# Exploratory Data Analysis with K-Means Clustering

In [1]:
#Import Libraries
import numpy as np
import pandas as pd
import matplotlib.pylab as plt
import seaborn as sb

| File              | Field 1      | Field 2       | Field 3            | Field 4        |
|-------------------|--------------|---------------|--------------------|----------------|
| ratings.csv       | userId(int)  | movieId(int)  | rating(0.5-5.0)    | timestamp(UTC) |
| tags.csv          | userId(int)  | movieId(int)  | tag(string)        | timestamp(UTC) |
| movies.csv        | movieId(int) | title(string) | genres(string)     | -              |
| genome-scores.csv | movieId(int) | tagId(int)    | relevance(0.0-1.0) |                |
| genome-tags.csv   | tagId(int)   | tag(string)   |                    |                |

 * **Genres(string)** gets to pick from the below:
   * Action
   * Adventure
   * Animation
   * Children's
   * Comedy
   * Crime
   * Documentary
   * Drama
   * Fantasy
   * Film-Noir
   * Horror
   * Musical
   * Mystery
   * Romance
   * Sci-Fi
   * Thriller
   * War
   * Western
   * (no genres listed)

## Possible Approaches

 I want to preface these models by mentioning that clustering on the number of genres wouldn't be feasible as the cluster sizes would be excessively large.

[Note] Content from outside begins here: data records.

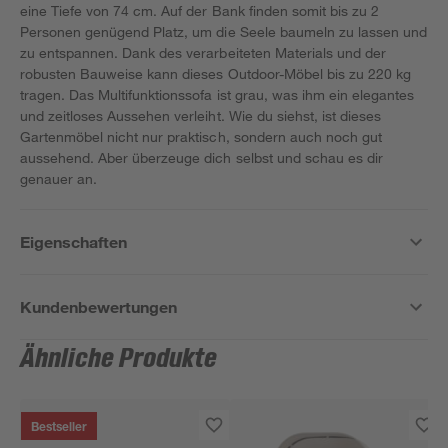
eine Tiefe von 74 cm. Auf der Bank finden somit bis zu 2
Personen genügend Platz, um die Seele baumeln zu lassen und
zu entspannen. Dank des verarbeiteten Materials und der
robusten Bauweise kann dieses Outdoor-Möbel bis zu 220 kg
tragen. Das Multifunktionssofa ist grau, was ihm ein elegantes
und zeitloses Aussehen verleiht. Wie du siehst, ist dieses
Gartenmöbel nicht nur praktisch, sondern auch noch gut
aussehend. Aber überzeuge dich selbst und schau es dir
genauer an.
Eigenschaften
Kundenbewertungen
Ähnliche Produkte
Bestseller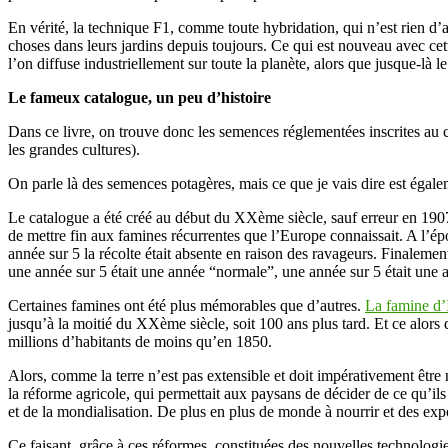
En vérité, la technique F1, comme toute hybridation, qui n’est rien d’a
choses dans leurs jardins depuis toujours. Ce qui est nouveau avec cett
l’on diffuse industriellement sur toute la planète, alors que jusque-là l
Le fameux catalogue, un peu d’histoire
Dans ce livre, on trouve donc les semences réglementées inscrites au c
les grandes cultures).
On parle là des semences potagères, mais ce que je vais dire est égale
Le catalogue a été créé au début du XXème siècle, sauf erreur en 1907. 
de mettre fin aux famines récurrentes que l’Europe connaissait. A l’épo
année sur 5 la récolte était absente en raison des ravageurs. Finalement, 
une année sur 5 était une année “normale”, une année sur 5 était une an
Certaines famines ont été plus mémorables que d’autres.
La famine d’
jusqu’à la moitié du XXème siècle, soit 100 ans plus tard. Et ce alors
millions d’habitants de moins qu’en 1850.
Alors, comme la terre n’est pas extensible et doit impérativement être 
la réforme agricole, qui permettait aux paysans de décider de ce qu’ils
et de la mondialisation. De plus en plus de monde à nourrir et des expor
Ce faisant, grâce à ces réformes, constituées des nouvelles technologie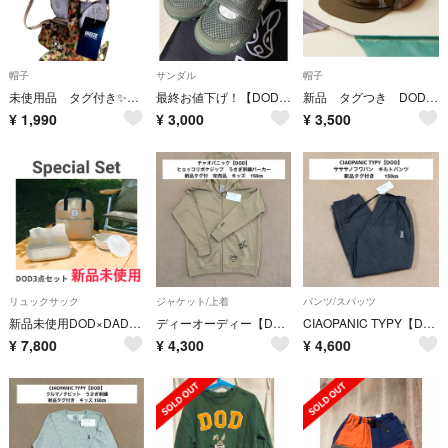
帽子
サンダル
帽子
未使用品 タグ付き✨BREEZE ＆DOD コラボアウドドアハット 迷彩 50
最終お値下げ！【DOD×Rio】ウサッシュ ウォーターシューズサンダル15cm
新品 タグつき DOD ミミマモッターレ フライトキャップ チャオパニック
¥
1,990
¥
3,000
¥
3,500
リュックサック
ジャケット/上着
パンツ/スパッツ
新品未使用DOD×DADWAY 3点セット
ディーオーディー【DOD】ヒョッコリポケジップ うさぎ刺繍 パーカー 150㎝
CIAOPANIC TYPY【DOD】サササノフワパン キルトパンツ 150㎝
¥
7,800
¥
4,300
¥
4,600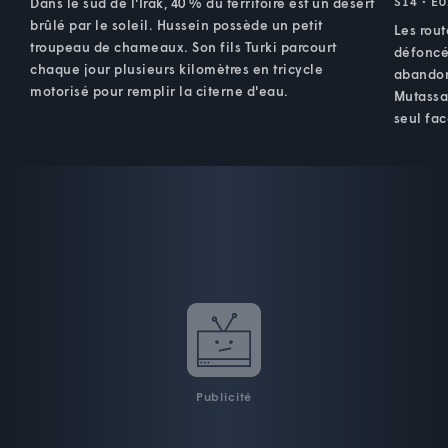
S14 • E0
Dans le sud de l'Irak, 40 % du territoire est un désert
brûlé par le soleil. Hussein possède un petit
Les rou
troupeau de chameaux. Son fils Turki parcourt
défoncée
chaque jour plusieurs kilomètres en tricycle
abandon
motorisé pour remplir la citerne d'eau.
Mutassa
seul fac
Publicité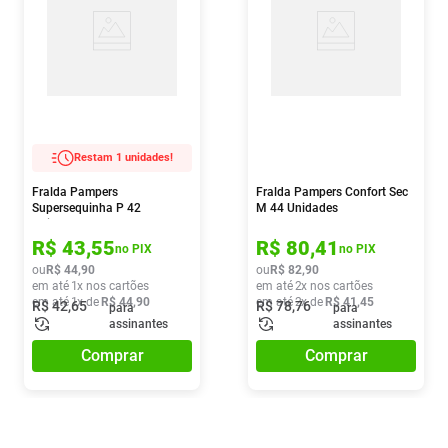
Restam 1 unidades!
Fralda Pampers
Fralda Pampers Confort Sec
Supersequinha P 42
M 44 Unidades
Unidades
R$
43
,
55
R$
80
,
41
no PIX
no PIX
ou
R$
44
,
90
ou
R$
82
,
90
em até
1
x nos cartões
em até
2
x nos cartões
em até
1
x de
R$
44
,
90
em até
2
x de
R$
41
,
45
R$
42
,
65
R$
78
,
76
para
para
assinantes
assinantes
Comprar
Comprar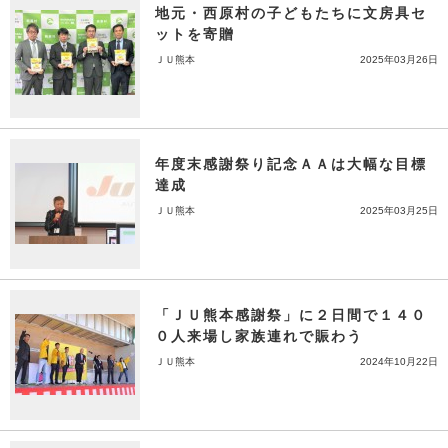
地元・西原村の子どもたちに文房具セ
ットを寄贈
ＪＵ熊本
2025年03月26日
年度末感謝祭り記念ＡＡは大幅な目標
達成
ＪＵ熊本
2025年03月25日
「ＪＵ熊本感謝祭」に２日間で１４０
０人来場し家族連れで賑わう
ＪＵ熊本
2024年10月22日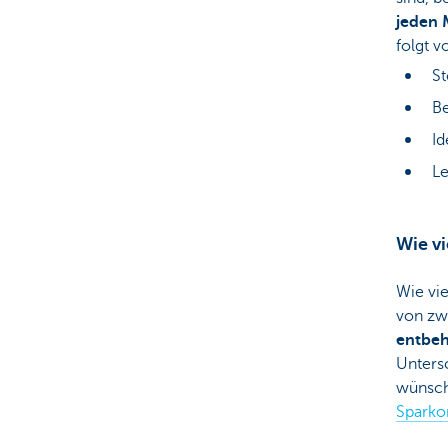
jeden 
folgt v
St
Be
Id
Le
Wie vi
Wie vie
von zw
entbeh
Untersc
wünsche
Sparko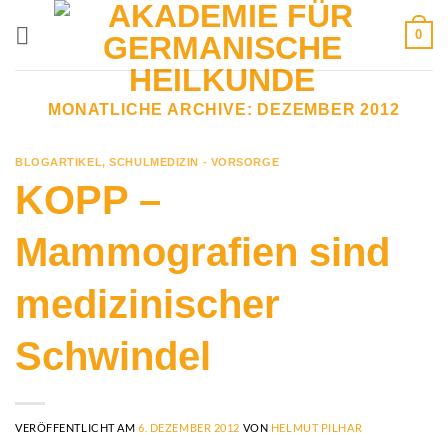
Zum
0
Inhalt
springen
MONATLICHE ARCHIVE:
DEZEMBER 2012
BLOGARTIKEL
,
SCHULMEDIZIN - VORSORGE
KOPP –
Mammografien sind
medizinischer
Schwindel
VERÖFFENTLICHT AM
6. DEZEMBER 2012
VON
HELMUT PILHAR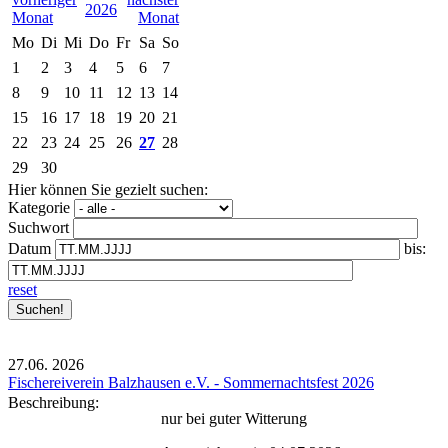
2026
Mo
Di
Mi
Do
Fr
Sa
So
1
2
3
4
5
6
7
8
9
10
11
12
13
14
15
16
17
18
19
20
21
22
23
24
25
26
27
28
29
30
Hier können Sie gezielt suchen:
Kategorie
Suchwort
Datum
bis:
reset
27.06.
2026
Fischereiverein Balzhausen e.V. - Sommernachtsfest 2026
Beschreibung:
nur bei guter Witterung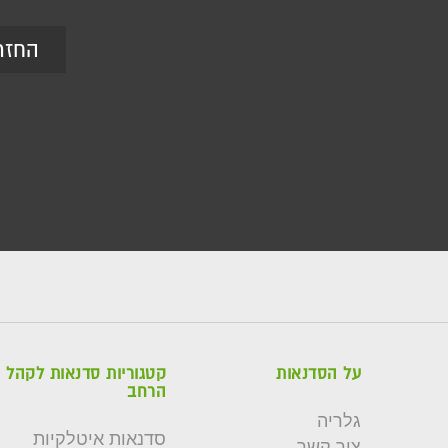
החזר
על הסדנאות
קטגוריות סדנאות לקהל
הרחב
גלריה
סדנאות איטלקיות
צור קשר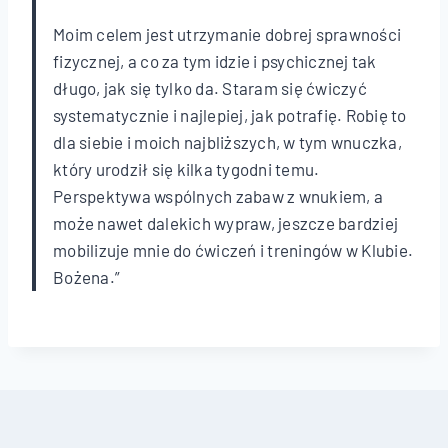
Moim celem jest utrzymanie dobrej sprawności
fizycznej, a co za tym idzie i psychicznej tak
długo, jak się tylko da. Staram się ćwiczyć
systematycznie i najlepiej, jak potrafię. Robię to
dla siebie i moich najbliższych, w tym wnuczka,
który urodził się kilka tygodni temu.
Perspektywa wspólnych zabaw z wnukiem, a
może nawet dalekich wypraw, jeszcze bardziej
mobilizuje mnie do ćwiczeń i treningów w Klubie.
Bożena.”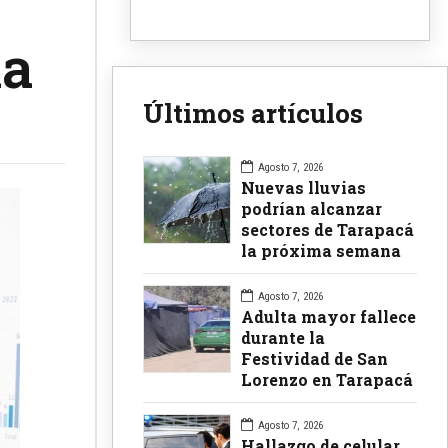
ia
Últimos artículos
Agosto 7, 2026
Nuevas lluvias
podrían alcanzar
sectores de Tarapacá
la próxima semana
Agosto 7, 2026
Adulta mayor fallece
durante la
Festividad de San
Lorenzo en Tarapacá
Agosto 7, 2026
Hallazgo de celular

One of the possible models below will utilize this however as data processing before clustering.
 * **Lazy Tag Model**
   * Remove all tags with relevancy less than 0.9
   * Make K-Means clusters with k equal to the number of unique tags left
 * **Lazy Genre-Tag Model**
   * Cluster all of the movies on the number of genres
   * Further input each of these clusters as individual datasets to be further clustered by tags
 * **Branch by Reviewer Model**
   * If a reviewer enjoyed 2 movies, then one movie should be considered a recommendation for the other.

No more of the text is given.